### What you need to do
Return the data word for word. Pictures are to be omitted.

(Dataset entries)
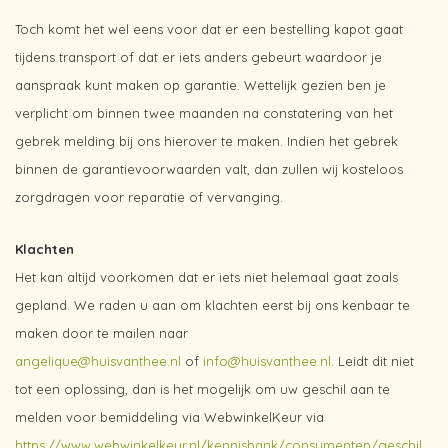
Toch komt het wel eens voor dat er een bestelling kapot gaat
tijdens transport of dat er iets anders gebeurt waardoor je
aanspraak kunt maken op garantie. Wettelijk gezien ben je
verplicht om binnen twee maanden na constatering van het
gebrek melding bij ons hierover te maken. Indien het gebrek
binnen de garantievoorwaarden valt, dan zullen wij kosteloos
zorgdragen voor reparatie of vervanging.
Klachten
Het kan altijd voorkomen dat er iets niet helemaal gaat zoals
gepland. We raden u aan om klachten eerst bij ons kenbaar te
maken door te mailen naar
angelique@huisvanthee.nl
of
info@huisvanthee.nl
. Leidt dit niet
tot een oplossing, dan is het mogelijk om uw geschil aan te
melden voor bemiddeling via WebwinkelKeur via
https://www.webwinkelkeur.nl/kennisbank/consumenten/geschil.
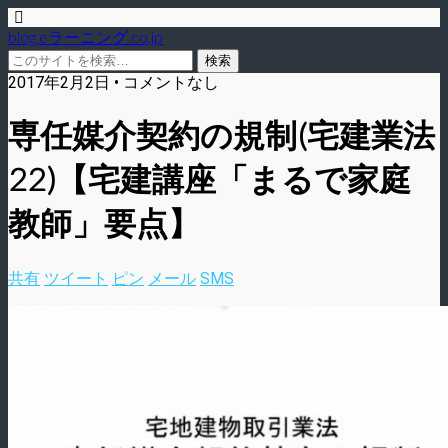
blog.eラーニング.co.jp
2017年2月2日 • コメントなし
専任媒介契約の規制(宅建業法
22)【宅建講座「まるで家庭
教師」要点】
共有
ツイート
ピン
メール
SMS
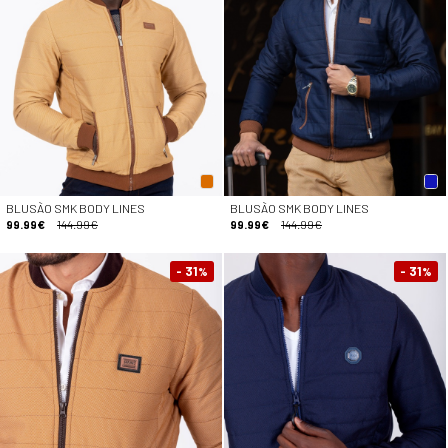
BLUSÃO SMK BODY LINES
BLUSÃO SMK BODY LINES
99.99€
144.99€
99.99€
144.99€
- 31
- 31
%
%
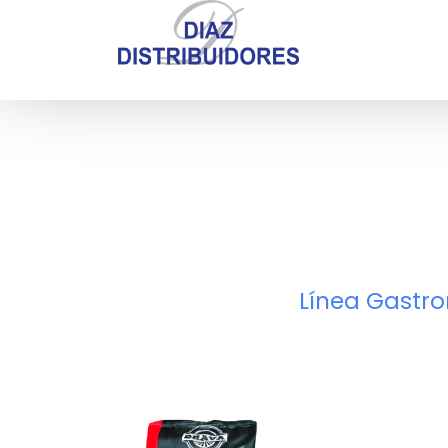
Línea Gastr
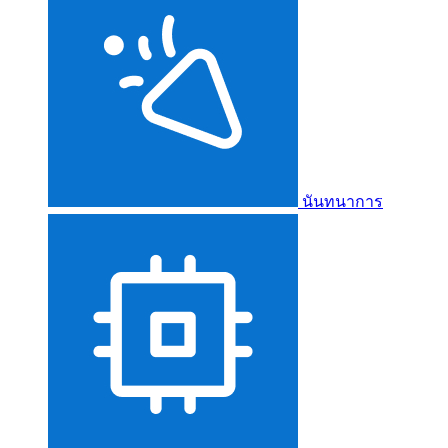
นันทนาการ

### Task output
Toch komt het wel eens voor dat er een bestelling kapot gaat
tijdens transport of dat er iets anders gebeurt waardoor je
aanspraak kunt maken op garantie. Wettelijk gezien ben je
verplicht om binnen twee maanden na constatering van het
gebrek melding bij ons hierover te maken. Indien het gebrek
binnen de garantievoorwaarden valt, dan zullen wij kosteloos
zorgdragen voor reparatie of vervanging.
Klachten
Het kan altijd voorkomen dat er iets niet helemaal gaat zoals
gepland. We raden u aan om klachten eerst bij ons kenbaar te
maken door te mailen naar
angelique@huisvanthee.nl
of
info@huisvanthee.nl
. Leidt dit niet
tot een oplossing, dan is het mogelijk om uw geschil aan te
melden voor bemiddeling via WebwinkelKeur via
https://www.webwinkelkeur.nl/kennisbank/consumenten/geschil.
blog.eラーニング.co.jp
2017年2月2日 • コメントなし
専任媒介契約の規制(宅建業法
22)【宅建講座「まるで家庭
教師」要点】
共有
ツイート
ピン
メール
SMS
BLUSÃO SMK BODY LINES
BLUSÃO SMK BODY LINES
99.99€
144.99€
99.99€
144.99€
- 31
- 31
%
%
Línea Gastr
นันทนาการ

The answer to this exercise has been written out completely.